The breakthrough, signaled in a report published in Nature Genetics Sunday, will hasten the search to find new ways of treating and even preventing the illness.
Researchers said in the report that the risk of bowel cancer is small when only these two genes are present. But if both these and two other high-risk genetic variants identified earlier are present, a person might have a two- to three-fold increased risk of the cancer.
Professor Ian Tomlinson, joint lead researcher at Cancer Research UK’s London Research Institute, said: “We’re delighted to have taken our research forward to pin down genes that influence a person’s risk of developing bowel cancer.”
The two sections of flawed DNA are thought to be common and linked to around 15 percent of bowel cancers cases a year in Britain.
It is reported that men have a one in 20 chance of developing the disease in their lifetime, while for women, the risk is one in 18.
Bowel cancer is the third most common cancer in Britain, with 35,000 people diagnosed with it every year, of whom 16,000 die.
The two rogue stretches, which have not been given names, were found after researchers scrutinized the DNA of 15,000 people. These were mainly Britons, and more than half had bowel cancer.
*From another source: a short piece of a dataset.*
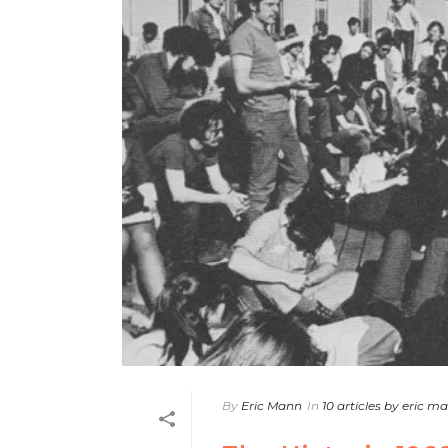
By
Eric Mann
In
10 articles by eric m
“Discoveries like this will improve our understanding of cancer and help us to develop targeted screening and treatment for people at increased risk of the disease,” said Dr. Lesley Walker, of Cancer Research UK.
“We hope that step by step we are coming closer to some form of screening.
“By identifying the genes responsible for the disease we would also be able to develop treatment specific to people with that genetic make-up,” said Walker.